NEW YORK ( TheStreet) -- For 60% of U.S. families there is "no financial plan for college," according to a study from Sallie Mae, which is likely why parents are contributing less and less to paying for the kids' education: only 27% of all college costs last year, compared with 36% in 2010.
That doesn't mean parents are giving up on college for their kids -- in fact, far from it, since according to the study, 85% of U.S. parents "strongly agreed" college is a great launching pad to lifelong success for their children, the highest figure since 2006.
"In this post-recession environment, families overwhelmingly believe in the dream of college, yet they are more realistic when it comes to how they pay for it," says Jack Remondi, chef executive at Sallie Mae. "The study found that the majority of families do not have a financial plan to pay for college. We recognize that having a plan, however, increases the likelihood of success. That is the ultimate goal, for students, families, schools and us."

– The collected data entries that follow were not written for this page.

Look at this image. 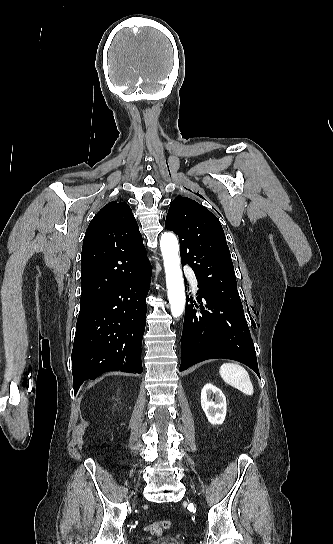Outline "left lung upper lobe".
Wrapping results in <instances>:
<instances>
[{
    "label": "left lung upper lobe",
    "instance_id": "5c2ea615",
    "mask_svg": "<svg viewBox=\"0 0 333 544\" xmlns=\"http://www.w3.org/2000/svg\"><path fill=\"white\" fill-rule=\"evenodd\" d=\"M165 227L178 235L182 264L194 270L198 284L244 313L231 255L217 217L196 201L177 196L170 204Z\"/></svg>",
    "mask_w": 333,
    "mask_h": 544
}]
</instances>
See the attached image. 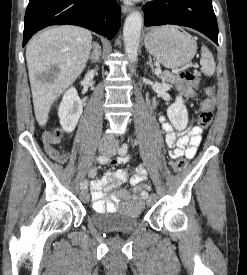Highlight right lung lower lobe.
Instances as JSON below:
<instances>
[{"label": "right lung lower lobe", "mask_w": 247, "mask_h": 275, "mask_svg": "<svg viewBox=\"0 0 247 275\" xmlns=\"http://www.w3.org/2000/svg\"><path fill=\"white\" fill-rule=\"evenodd\" d=\"M77 25L112 39L121 25V8L114 0H29L23 46L51 25Z\"/></svg>", "instance_id": "obj_1"}]
</instances>
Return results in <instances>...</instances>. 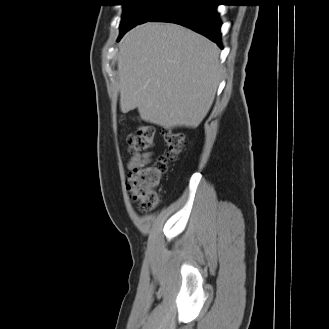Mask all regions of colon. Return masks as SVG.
I'll return each mask as SVG.
<instances>
[{
    "instance_id": "obj_1",
    "label": "colon",
    "mask_w": 329,
    "mask_h": 329,
    "mask_svg": "<svg viewBox=\"0 0 329 329\" xmlns=\"http://www.w3.org/2000/svg\"><path fill=\"white\" fill-rule=\"evenodd\" d=\"M155 130L150 125H139L137 132L127 137L129 151L142 153L154 146ZM166 151L150 165L135 167L129 174L126 189L131 199L138 203L143 211L155 208L160 201L156 191L163 175L166 173L168 163L176 160L183 152L185 139L177 130H165L163 132Z\"/></svg>"
}]
</instances>
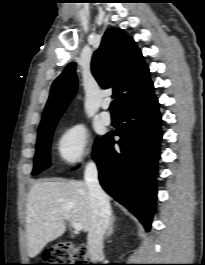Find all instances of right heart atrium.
<instances>
[{
    "label": "right heart atrium",
    "mask_w": 205,
    "mask_h": 265,
    "mask_svg": "<svg viewBox=\"0 0 205 265\" xmlns=\"http://www.w3.org/2000/svg\"><path fill=\"white\" fill-rule=\"evenodd\" d=\"M89 151V133L82 123L69 126L58 139V156L68 165L81 162L89 155Z\"/></svg>",
    "instance_id": "obj_1"
}]
</instances>
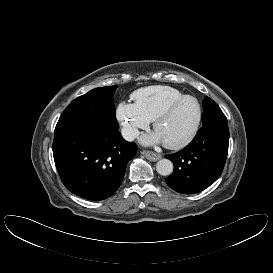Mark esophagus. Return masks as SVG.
I'll return each instance as SVG.
<instances>
[{
    "label": "esophagus",
    "instance_id": "1",
    "mask_svg": "<svg viewBox=\"0 0 273 273\" xmlns=\"http://www.w3.org/2000/svg\"><path fill=\"white\" fill-rule=\"evenodd\" d=\"M141 154L144 155L148 160L153 161V162L161 159V157H162L160 154L155 153L153 151H149V150H142Z\"/></svg>",
    "mask_w": 273,
    "mask_h": 273
}]
</instances>
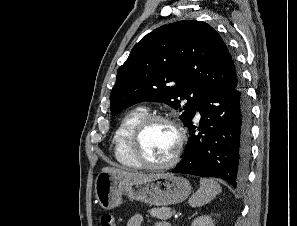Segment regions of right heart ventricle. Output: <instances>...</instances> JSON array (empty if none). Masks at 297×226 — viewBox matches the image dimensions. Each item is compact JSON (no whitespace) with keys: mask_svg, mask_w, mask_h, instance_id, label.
I'll return each mask as SVG.
<instances>
[{"mask_svg":"<svg viewBox=\"0 0 297 226\" xmlns=\"http://www.w3.org/2000/svg\"><path fill=\"white\" fill-rule=\"evenodd\" d=\"M147 114L148 110L145 107H135L129 110L123 116L114 132V156L115 159L126 168H141V166L130 153L129 139L134 126Z\"/></svg>","mask_w":297,"mask_h":226,"instance_id":"right-heart-ventricle-1","label":"right heart ventricle"}]
</instances>
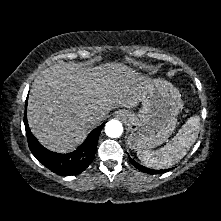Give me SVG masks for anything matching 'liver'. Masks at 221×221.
<instances>
[{"label": "liver", "instance_id": "1", "mask_svg": "<svg viewBox=\"0 0 221 221\" xmlns=\"http://www.w3.org/2000/svg\"><path fill=\"white\" fill-rule=\"evenodd\" d=\"M149 79L120 62L94 68L54 64L34 80L27 106L32 133L47 149L66 153L110 110L139 104ZM90 115L99 119L86 121Z\"/></svg>", "mask_w": 221, "mask_h": 221}]
</instances>
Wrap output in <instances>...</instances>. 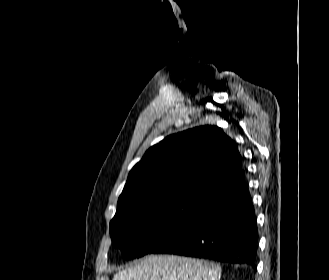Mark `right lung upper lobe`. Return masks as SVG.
<instances>
[{"mask_svg":"<svg viewBox=\"0 0 329 280\" xmlns=\"http://www.w3.org/2000/svg\"><path fill=\"white\" fill-rule=\"evenodd\" d=\"M241 169L237 146L221 128L196 127L152 146L130 171L118 204L177 195L203 197Z\"/></svg>","mask_w":329,"mask_h":280,"instance_id":"right-lung-upper-lobe-1","label":"right lung upper lobe"}]
</instances>
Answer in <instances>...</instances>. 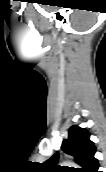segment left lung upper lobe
I'll use <instances>...</instances> for the list:
<instances>
[{"label": "left lung upper lobe", "mask_w": 106, "mask_h": 172, "mask_svg": "<svg viewBox=\"0 0 106 172\" xmlns=\"http://www.w3.org/2000/svg\"><path fill=\"white\" fill-rule=\"evenodd\" d=\"M61 149L65 153L73 155L76 163L82 168L74 169L56 165L58 162V155L55 154L44 163L49 171L98 172L99 163L94 157L96 148L94 143L90 140L89 132L85 128L75 125L70 127L68 140L63 141Z\"/></svg>", "instance_id": "obj_1"}]
</instances>
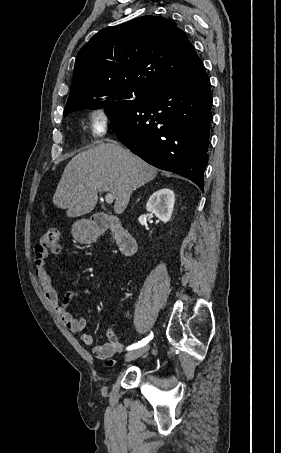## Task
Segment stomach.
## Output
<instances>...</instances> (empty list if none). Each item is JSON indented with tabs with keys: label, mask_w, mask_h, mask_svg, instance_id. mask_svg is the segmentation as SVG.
<instances>
[{
	"label": "stomach",
	"mask_w": 281,
	"mask_h": 453,
	"mask_svg": "<svg viewBox=\"0 0 281 453\" xmlns=\"http://www.w3.org/2000/svg\"><path fill=\"white\" fill-rule=\"evenodd\" d=\"M72 235L78 243H93L95 239V229L91 227L89 220H76L72 227Z\"/></svg>",
	"instance_id": "0dacf381"
}]
</instances>
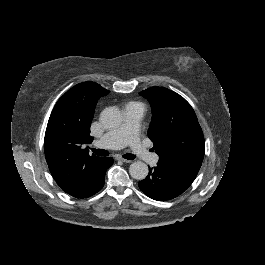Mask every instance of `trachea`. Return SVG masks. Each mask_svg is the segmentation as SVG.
I'll list each match as a JSON object with an SVG mask.
<instances>
[{
	"instance_id": "1",
	"label": "trachea",
	"mask_w": 265,
	"mask_h": 265,
	"mask_svg": "<svg viewBox=\"0 0 265 265\" xmlns=\"http://www.w3.org/2000/svg\"><path fill=\"white\" fill-rule=\"evenodd\" d=\"M92 152L97 154L98 156H107L109 154L108 151L103 149H92ZM123 158L133 160L136 159L137 156L135 154H124Z\"/></svg>"
}]
</instances>
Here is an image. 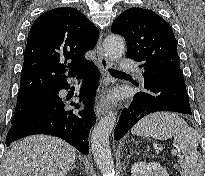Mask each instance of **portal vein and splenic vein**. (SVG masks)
Listing matches in <instances>:
<instances>
[{"instance_id": "18ae733b", "label": "portal vein and splenic vein", "mask_w": 205, "mask_h": 176, "mask_svg": "<svg viewBox=\"0 0 205 176\" xmlns=\"http://www.w3.org/2000/svg\"><path fill=\"white\" fill-rule=\"evenodd\" d=\"M171 153L174 154V155H179V156H181L180 153H179V151H177V150H175V149H172V150H171Z\"/></svg>"}]
</instances>
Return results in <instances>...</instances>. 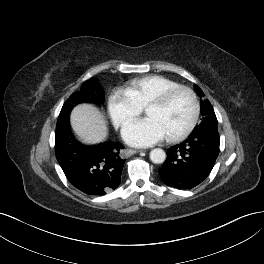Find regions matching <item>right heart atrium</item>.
<instances>
[{"label": "right heart atrium", "instance_id": "1", "mask_svg": "<svg viewBox=\"0 0 264 264\" xmlns=\"http://www.w3.org/2000/svg\"><path fill=\"white\" fill-rule=\"evenodd\" d=\"M108 111L116 126L125 127L140 115L142 109L134 102L126 90H116L109 97Z\"/></svg>", "mask_w": 264, "mask_h": 264}]
</instances>
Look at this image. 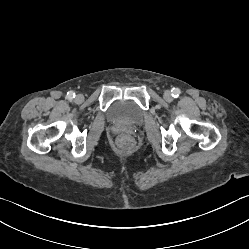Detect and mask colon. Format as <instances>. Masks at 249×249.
I'll return each instance as SVG.
<instances>
[{"instance_id": "colon-1", "label": "colon", "mask_w": 249, "mask_h": 249, "mask_svg": "<svg viewBox=\"0 0 249 249\" xmlns=\"http://www.w3.org/2000/svg\"><path fill=\"white\" fill-rule=\"evenodd\" d=\"M119 144L123 149L129 150L132 147V139L127 135H123L119 139Z\"/></svg>"}]
</instances>
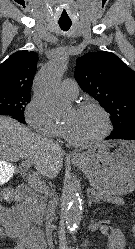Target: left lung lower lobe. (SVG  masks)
Returning <instances> with one entry per match:
<instances>
[{
  "mask_svg": "<svg viewBox=\"0 0 135 249\" xmlns=\"http://www.w3.org/2000/svg\"><path fill=\"white\" fill-rule=\"evenodd\" d=\"M106 139H130L135 140V121L132 122V125L129 129L122 132H112L110 136Z\"/></svg>",
  "mask_w": 135,
  "mask_h": 249,
  "instance_id": "obj_1",
  "label": "left lung lower lobe"
}]
</instances>
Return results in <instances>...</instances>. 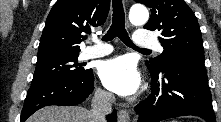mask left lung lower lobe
Here are the masks:
<instances>
[{"instance_id": "0a47b994", "label": "left lung lower lobe", "mask_w": 221, "mask_h": 122, "mask_svg": "<svg viewBox=\"0 0 221 122\" xmlns=\"http://www.w3.org/2000/svg\"><path fill=\"white\" fill-rule=\"evenodd\" d=\"M163 72L165 80L151 71L152 92L136 106L139 122H158L183 115L216 122L204 66L181 62L166 67Z\"/></svg>"}]
</instances>
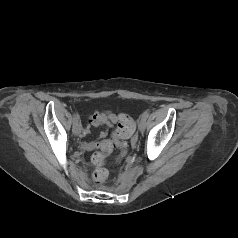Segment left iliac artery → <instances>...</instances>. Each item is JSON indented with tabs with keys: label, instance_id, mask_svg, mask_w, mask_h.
Masks as SVG:
<instances>
[{
	"label": "left iliac artery",
	"instance_id": "obj_1",
	"mask_svg": "<svg viewBox=\"0 0 238 238\" xmlns=\"http://www.w3.org/2000/svg\"><path fill=\"white\" fill-rule=\"evenodd\" d=\"M149 114H150V112L147 110V111H145L143 114H142V119H147L148 118V116H149Z\"/></svg>",
	"mask_w": 238,
	"mask_h": 238
}]
</instances>
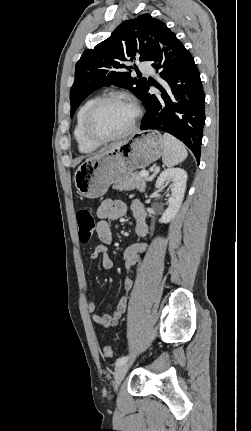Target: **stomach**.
Returning <instances> with one entry per match:
<instances>
[{
	"label": "stomach",
	"instance_id": "stomach-1",
	"mask_svg": "<svg viewBox=\"0 0 251 431\" xmlns=\"http://www.w3.org/2000/svg\"><path fill=\"white\" fill-rule=\"evenodd\" d=\"M163 152L164 142L159 132H138L106 154L83 162L74 175L77 192L85 198H99L111 184L124 181L137 169H144Z\"/></svg>",
	"mask_w": 251,
	"mask_h": 431
}]
</instances>
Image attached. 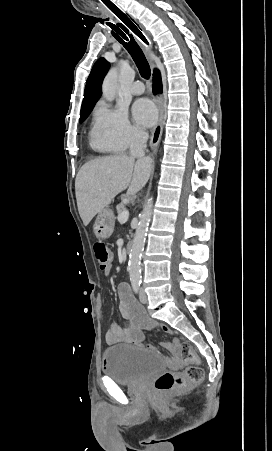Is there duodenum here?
Segmentation results:
<instances>
[{"instance_id":"obj_1","label":"duodenum","mask_w":272,"mask_h":451,"mask_svg":"<svg viewBox=\"0 0 272 451\" xmlns=\"http://www.w3.org/2000/svg\"><path fill=\"white\" fill-rule=\"evenodd\" d=\"M131 249H132V243H128V244L126 245V252H127V253H130Z\"/></svg>"}]
</instances>
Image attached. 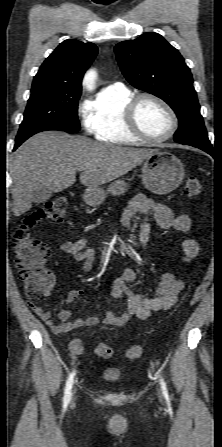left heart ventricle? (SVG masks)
Here are the masks:
<instances>
[{
	"label": "left heart ventricle",
	"mask_w": 222,
	"mask_h": 447,
	"mask_svg": "<svg viewBox=\"0 0 222 447\" xmlns=\"http://www.w3.org/2000/svg\"><path fill=\"white\" fill-rule=\"evenodd\" d=\"M137 119L143 131L154 138L163 137L171 127V120L168 113L160 105L151 100H144L140 104Z\"/></svg>",
	"instance_id": "1"
}]
</instances>
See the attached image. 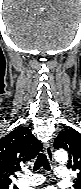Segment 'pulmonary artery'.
Returning a JSON list of instances; mask_svg holds the SVG:
<instances>
[{
    "mask_svg": "<svg viewBox=\"0 0 81 189\" xmlns=\"http://www.w3.org/2000/svg\"><path fill=\"white\" fill-rule=\"evenodd\" d=\"M54 174L59 180H66L69 176L68 170L62 166H56L54 169ZM45 177L40 174H28L19 178V184L29 188L30 186H37L44 182Z\"/></svg>",
    "mask_w": 81,
    "mask_h": 189,
    "instance_id": "obj_1",
    "label": "pulmonary artery"
}]
</instances>
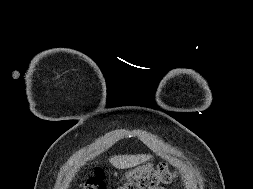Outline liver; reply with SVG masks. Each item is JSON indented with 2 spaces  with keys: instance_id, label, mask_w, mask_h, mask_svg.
I'll return each mask as SVG.
<instances>
[{
  "instance_id": "obj_1",
  "label": "liver",
  "mask_w": 253,
  "mask_h": 189,
  "mask_svg": "<svg viewBox=\"0 0 253 189\" xmlns=\"http://www.w3.org/2000/svg\"><path fill=\"white\" fill-rule=\"evenodd\" d=\"M151 158L150 155H118L110 158L111 164L119 169L137 166Z\"/></svg>"
}]
</instances>
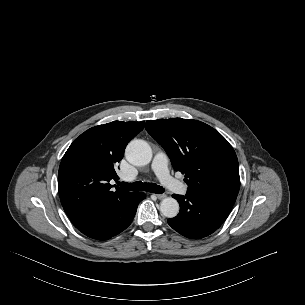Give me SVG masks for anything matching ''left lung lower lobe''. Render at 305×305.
I'll use <instances>...</instances> for the list:
<instances>
[{
  "label": "left lung lower lobe",
  "instance_id": "left-lung-lower-lobe-1",
  "mask_svg": "<svg viewBox=\"0 0 305 305\" xmlns=\"http://www.w3.org/2000/svg\"><path fill=\"white\" fill-rule=\"evenodd\" d=\"M180 204V212L168 224L181 235L199 239L216 231L228 217L237 194L189 193L172 195Z\"/></svg>",
  "mask_w": 305,
  "mask_h": 305
}]
</instances>
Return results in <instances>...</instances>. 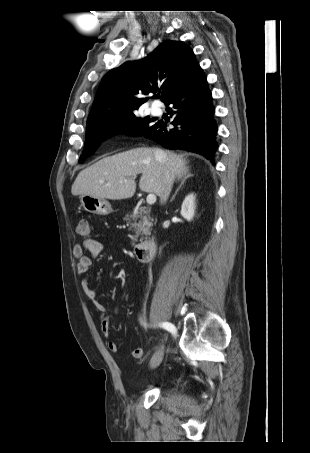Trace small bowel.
I'll list each match as a JSON object with an SVG mask.
<instances>
[{
  "label": "small bowel",
  "instance_id": "c3829d8e",
  "mask_svg": "<svg viewBox=\"0 0 310 453\" xmlns=\"http://www.w3.org/2000/svg\"><path fill=\"white\" fill-rule=\"evenodd\" d=\"M102 249L103 245L101 242L93 238H86L82 244L74 245L72 252L78 261L77 273L84 276L81 281L82 291L86 297L93 302L95 309L100 314L101 331L104 336L108 337L110 333V316L106 314L105 306L97 300L95 289L90 286L88 279L85 277L92 266V258L97 257L102 252ZM85 251H88L90 256L85 255ZM118 311V308L115 307L114 313H118ZM107 347L112 353L116 354L119 352V347L114 341H108ZM132 355L136 359H141L143 356V349L140 347L135 348Z\"/></svg>",
  "mask_w": 310,
  "mask_h": 453
}]
</instances>
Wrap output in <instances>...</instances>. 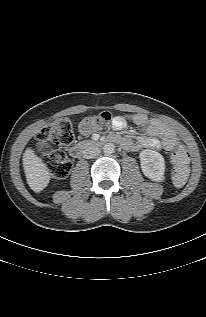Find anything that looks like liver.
Returning a JSON list of instances; mask_svg holds the SVG:
<instances>
[{
	"label": "liver",
	"instance_id": "1",
	"mask_svg": "<svg viewBox=\"0 0 206 317\" xmlns=\"http://www.w3.org/2000/svg\"><path fill=\"white\" fill-rule=\"evenodd\" d=\"M23 167L29 187L36 193L42 191L50 181V173L45 163L29 147L23 154Z\"/></svg>",
	"mask_w": 206,
	"mask_h": 317
}]
</instances>
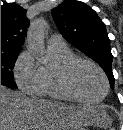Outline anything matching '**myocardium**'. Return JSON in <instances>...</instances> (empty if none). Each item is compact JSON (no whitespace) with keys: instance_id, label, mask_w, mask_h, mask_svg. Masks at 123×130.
Here are the masks:
<instances>
[{"instance_id":"myocardium-1","label":"myocardium","mask_w":123,"mask_h":130,"mask_svg":"<svg viewBox=\"0 0 123 130\" xmlns=\"http://www.w3.org/2000/svg\"><path fill=\"white\" fill-rule=\"evenodd\" d=\"M81 64H86L95 68L101 75L105 84V90L103 95L99 99H86L80 96L74 89L72 85L71 76L74 69ZM55 74L60 89L73 101L86 104H97L104 100L110 89L109 81L104 70L97 63L83 57L73 56L65 61L58 63L55 67Z\"/></svg>"}]
</instances>
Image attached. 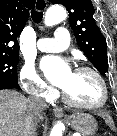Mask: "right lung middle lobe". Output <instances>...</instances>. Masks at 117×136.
<instances>
[{"mask_svg": "<svg viewBox=\"0 0 117 136\" xmlns=\"http://www.w3.org/2000/svg\"><path fill=\"white\" fill-rule=\"evenodd\" d=\"M18 56H0V79H17Z\"/></svg>", "mask_w": 117, "mask_h": 136, "instance_id": "obj_1", "label": "right lung middle lobe"}]
</instances>
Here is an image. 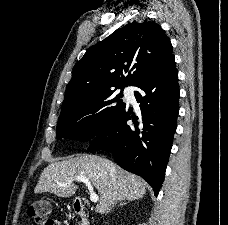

Sallie Mae is using the release of the report to push its Upromise program, which enables parents and college students to earn money for college or repay student loans through a rewards-based consumer shopping program.The free program is set up so members earn 5% or more cash back for college by shopping through retail partners including Apple (AAPL), Target (TGT), Best Buy (BBY) and Bed, Bath & Beyond (BBBY). Through July 30, Upromise has earned $750 million in cash-back rewards for participating families and students. The average annual college savings per family, about $32 per family, is not much to shout about, though. That's why Sallie Mae has some additional money-saving tips: RewardU is one source for deals. Include college roommates. If you know who your child's roommate will be, reach out to them before hitting campus. As Sallie Mae puts it, "there is no need for two dorm refrigerators, microwaves or televisions in a tight space."